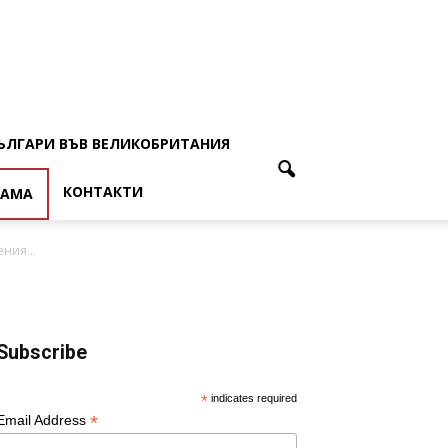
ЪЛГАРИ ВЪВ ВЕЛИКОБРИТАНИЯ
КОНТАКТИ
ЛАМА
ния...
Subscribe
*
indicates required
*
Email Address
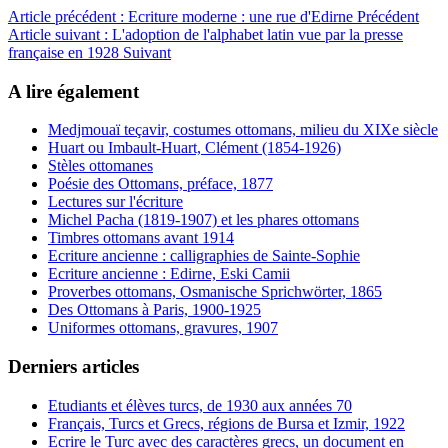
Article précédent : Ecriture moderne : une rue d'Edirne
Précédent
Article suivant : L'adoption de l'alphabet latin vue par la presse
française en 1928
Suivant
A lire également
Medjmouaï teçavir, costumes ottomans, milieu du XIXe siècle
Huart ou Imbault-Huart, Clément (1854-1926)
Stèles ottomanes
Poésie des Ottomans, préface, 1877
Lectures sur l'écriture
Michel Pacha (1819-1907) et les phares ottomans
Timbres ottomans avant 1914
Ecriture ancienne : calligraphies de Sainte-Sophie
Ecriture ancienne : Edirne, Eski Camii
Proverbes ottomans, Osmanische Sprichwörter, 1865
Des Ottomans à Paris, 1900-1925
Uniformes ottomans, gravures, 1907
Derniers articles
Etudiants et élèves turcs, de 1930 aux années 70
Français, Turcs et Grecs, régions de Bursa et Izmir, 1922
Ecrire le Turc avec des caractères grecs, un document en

◆ ◆ ◆

• Your task: Everything in the entries above should be printed again exactly, apart from the pictures.

• Solved exercise:
ЪЛГАРИ ВЪВ ВЕЛИКОБРИТАНИЯ
КОНТАКТИ
ЛАМА
ния...
Subscribe
*
indicates required
*
Email Address
Article précédent : Ecriture moderne : une rue d'Edirne
Précédent
Article suivant : L'adoption de l'alphabet latin vue par la presse
française en 1928
Suivant
A lire également
Medjmouaï teçavir, costumes ottomans, milieu du XIXe siècle
Huart ou Imbault-Huart, Clément (1854-1926)
Stèles ottomanes
Poésie des Ottomans, préface, 1877
Lectures sur l'écriture
Michel Pacha (1819-1907) et les phares ottomans
Timbres ottomans avant 1914
Ecriture ancienne : calligraphies de Sainte-Sophie
Ecriture ancienne : Edirne, Eski Camii
Proverbes ottomans, Osmanische Sprichwörter, 1865
Des Ottomans à Paris, 1900-1925
Uniformes ottomans, gravures, 1907
Derniers articles
Etudiants et élèves turcs, de 1930 aux années 70
Français, Turcs et Grecs, régions de Bursa et Izmir, 1922
Ecrire le Turc avec des caractères grecs, un document en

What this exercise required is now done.